But it is his bells — from great clangers to gentle tinklers — for which he is best known.
It’s through his bells — (he even has a doctorate on bells in public spaces) — that Anton has become renowned, not just for his complex vision of the role of bell art in the community, but also for his revolutionary methods, combining ancient, traditional arts with digital technology, which has even seen him invent a new bell.
|Making music: Anton Hasell has a doctorate on bells in public spaces.|
As much as he enjoys hearing them clang, he says he doesn’t make bells to make music.
Rather, his interest lies in their history, their role as sacred objects in religion, and the science of bell curves.
“Bells are sculptures and always have been. Shapes and forms are what interest me,” says Anton, who was drawing and making art from childhood, later studying economics and then art, majoring in sculpture.
He says his role creating art for public spaces is to make it fun and interactive.
“I’m endlessly trying to reintroduce bells as a musical place of experience, to bring people together in playfulness and joy.”
Anton walks through his studio donging bells to elicit a sound. It was this science of sound that led him to invent the harmonic bell, which has one note, rather than two notes of the traditional European bell.
He says it was modern technology — applied to an ancient art — that gave him the skill to create the harmonic bell.

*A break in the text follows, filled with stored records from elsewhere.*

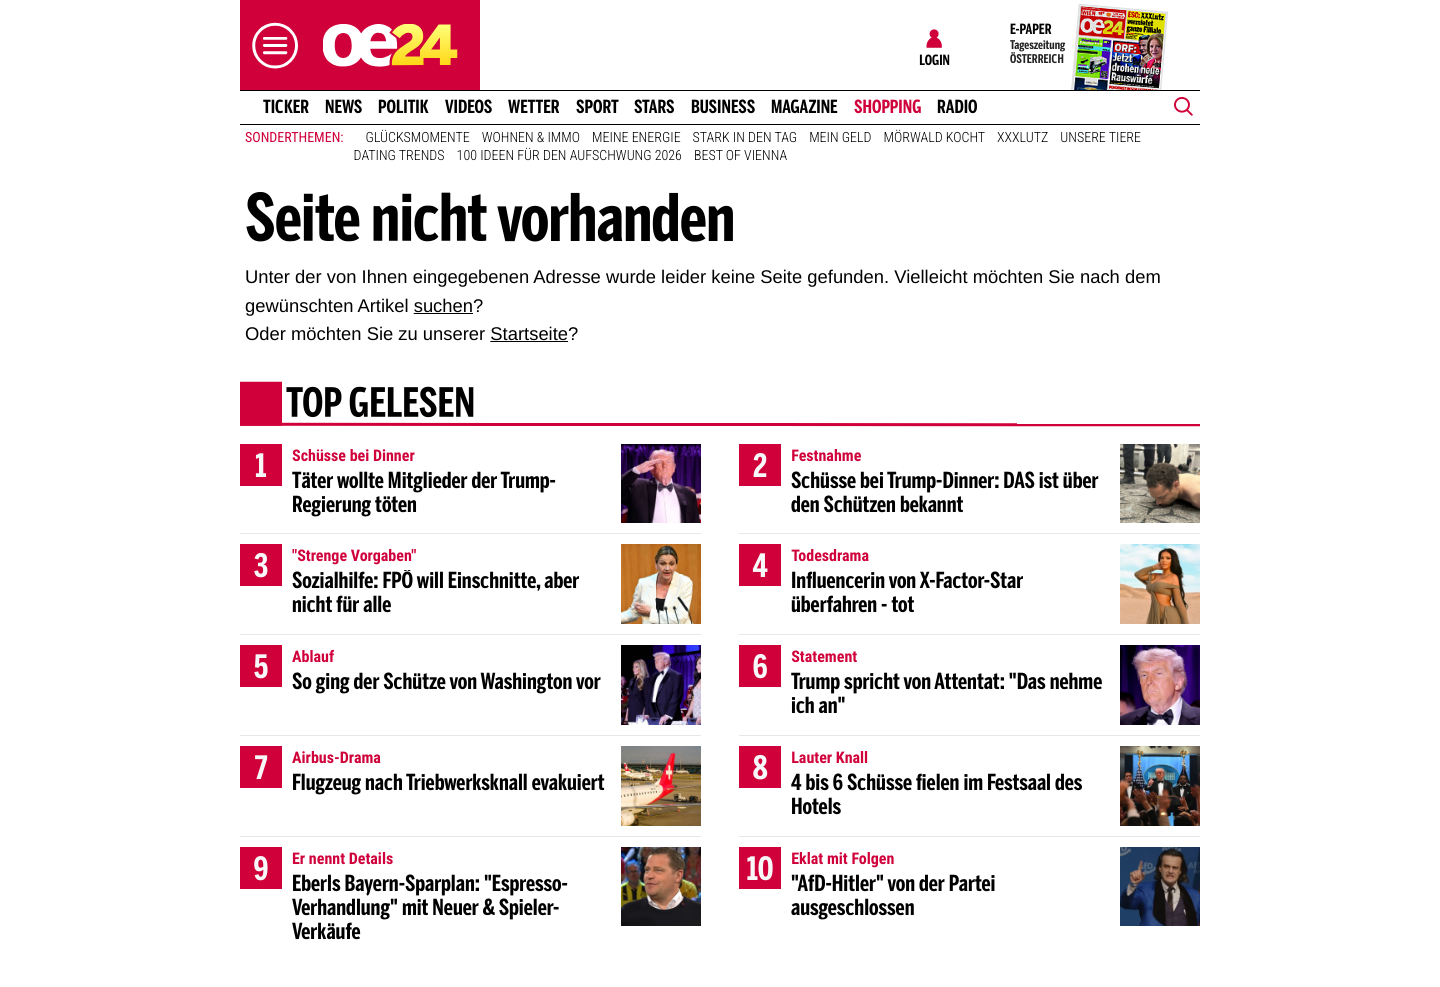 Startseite (529, 333)
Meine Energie (636, 138)
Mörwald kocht (935, 138)
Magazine (804, 107)
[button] (270, 45)
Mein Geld (840, 138)
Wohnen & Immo (531, 138)
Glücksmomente (418, 138)
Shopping (887, 107)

Once he’s created a 3D computer model of a bell, he creates laser cut moulds, then using traditional skills to melt ingots of silicon bronze (made from copper and glass) to model the bells.
While he’s largely focused on commissioned public art works, he also holds his own solo and joint exhibitions.
Anton grew up in Warrnambool and says connection with place is an important part of his work. He moved to Mia Mia in 1989, with his sculptor wife Georgina and two children, after working in rural retreats in Scotland and Italy.
“I now find cities full of noise. Being in the country has given me a love of silence.”